Australia had previously struggled to retain talented astronomers due to a lack of infrastructure or suitable locations for a telescope.
When the SKA project was presented to Professor Quinn, however, he had no doubts about his decision to be involved.
“A once-in-a-career, Apollo-like opportunity,” he said.
“It’s about 3,000 times more capable than anything we have today.
“In one generation of scientists, in one lifetime.
“It’s pretty spectacular.”
SKA in WA
131,072 antennas with a 400,000sqm collection area
65,000 fibre optic cables to link antennas with site supercomputer
8 terabits per second of data transferred to Perth
1991 SKA first proposed
2012 Australia and South Africa picked as hubs
Professor Quinn led the International Centre of Radio Astronomy Research (ICRAR) in Perth from 2009 to 2022, with the team multiplying from 10 staff to 200 over those years.
He played a key role in progressing the SKA from an idea to a reality, overcoming technological hurdles and securing international backing.
That required proponents to bring together more than a dozen countries into the SKA’s organisation, established by international treaty.
Developing the framework for the process took more than 25 years, from commissioning the project’s first international working group to the day the treaty was signed in Rome, in March 2019.
Australia’s role hosting half the international project was far from guaranteed, however.
Argentina and China made early bids for the facility, while South Africa initially emerged ahead of WA as the choice locale.
Two precursor telescopes were built in WA: the Murchison Widefield Array and the Australian SKA Pathfinder.
The success of those telescopes helped Australia eventually draw support to build one of two SKA cores, as did the capability of the Murchison to deliver a radio-quiet zone.
Professor Quinn said the telescopes had generated fantastic scientific discoveries and blazed a trail in technology.
The Pathfinder telescope pioneered a new method to survey the skies faster, using widefield imaging receivers.
Back in Perth, ICRAR played a role in developing software and hardware for the precursor telescopes, including the two in South Africa; innovations that could have an impact beyond astronomy.
When large fluctuation in hot and cold weather risked distorting signals in fibre optic cables linking the South African telescopes, researchers in WA worked to find a solution.
That same science could correct the laser beams through the atmosphere and increase the bandwidth of laser data systems by 1,000-fold, Professor Quinn said, improving the capacity of low Earth orbit satellites.
Installation of prototype antennas for SKA in Murchison. Photo: ICRAR
Switching on
WA’s array of antennas will be installed in phases.
The first batch should be completed by 2026, Professor Quinn said, while the remainder should be on site by the end of the decade.
The antennas will be switched on as the development progresses.
The system will create an enormous amount of data.
“The data repository that goes along with the SKA … [requires] data centres which are extremely large, Google- and Amazon-class data centres,” Professor Quinn said.

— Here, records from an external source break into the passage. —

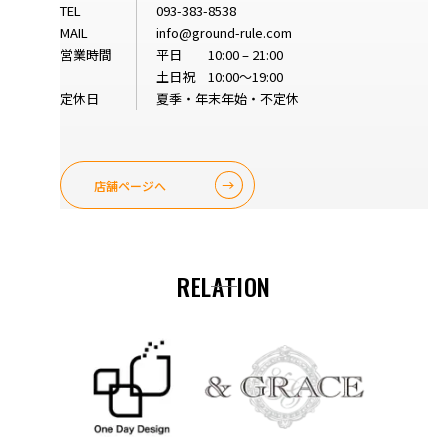
TEL
093-383-8538
MAIL
info@ground-rule.com
営業時間
平日 10:00 – 21:00
土日祝 10:00～19:00
定休日
夏季・年末年始・不定休
店舗ページへ
RELATION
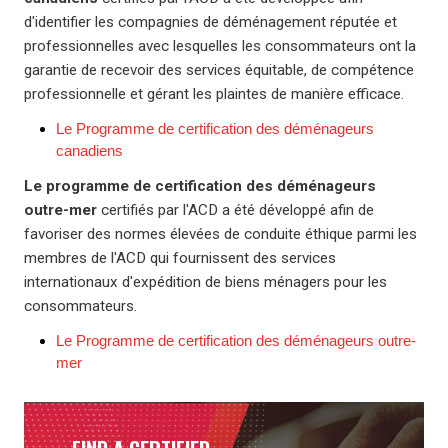
d'identifier les compagnies de déménagement réputée et
professionnelles avec lesquelles les consommateurs ont la
garantie de recevoir des services équitable, de compétence
professionnelle et gérant les plaintes de manière efficace.
Le Programme de certification des déménageurs
canadiens
Le programme de certification des déménageurs
outre-mer
certifiés par l'ACD a été développé afin de
favoriser des normes élevées de conduite éthique parmi les
membres de l'ACD qui fournissent des services
internationaux d'expédition de biens ménagers pour les
consommateurs.
Le Programme de certification des déménageurs outre-
mer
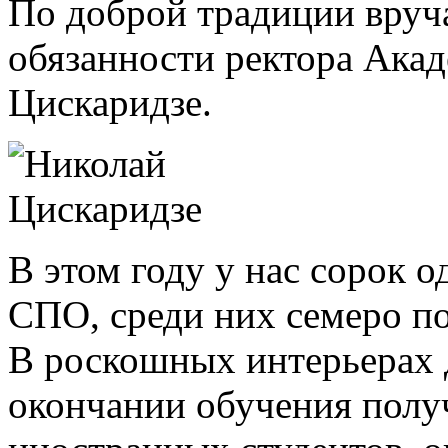
По доброй традиции вру
обязанности ректора Ака
Цискаридзе.
В этом году у нас сорок
СПО, среди них семеро п
В роскошных интерьерах 
окончании обучения полу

At full output, he estimates the SKA will produce 1 exabyte of data per year.
That’s about a quarter of the amount of data downloaded by the whole of Australia in the June quarter of 2018 (the most recent number published by the Australian Bureau of Statistics).
Processing and storing this will require a distributed, global supercomputing network, establishment of which forms part of Professor Quinn’s new executive director role at UWA.

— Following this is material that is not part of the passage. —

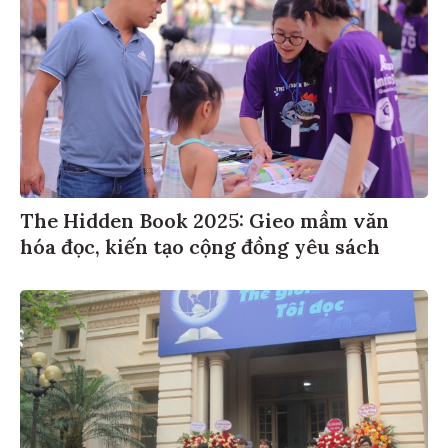
The Hidden Book 2025: Gieo mầm văn
hóa đọc, kiến tạo cộng đồng yêu sách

“Perth will be one of the major supercomputing centres in the world,” he said.
It will require at least 10 times the supercomputing power already available in the state.
In fact, recent SKA simulation work called for use of the world’s biggest such computer at Oak Ridge National Laboratory in the US, the first built with exabyte capacity.
ASX-listed DUG Technology has proposed building a renewable-powered high-capacity computer near Geraldton, where it would be available to play a role in processing SKA data.
Professor Quinn believes it will take 10 years to put together the global network to process the data.
But he said WA’s role would bring community benefits, including attracting bright minds to the state and advancing skills in data science, machine learning and artificial intelligence.
“That’s going to be another opportunity for kids, and the supercomputing industry, to be involved,” Professor Quinn said.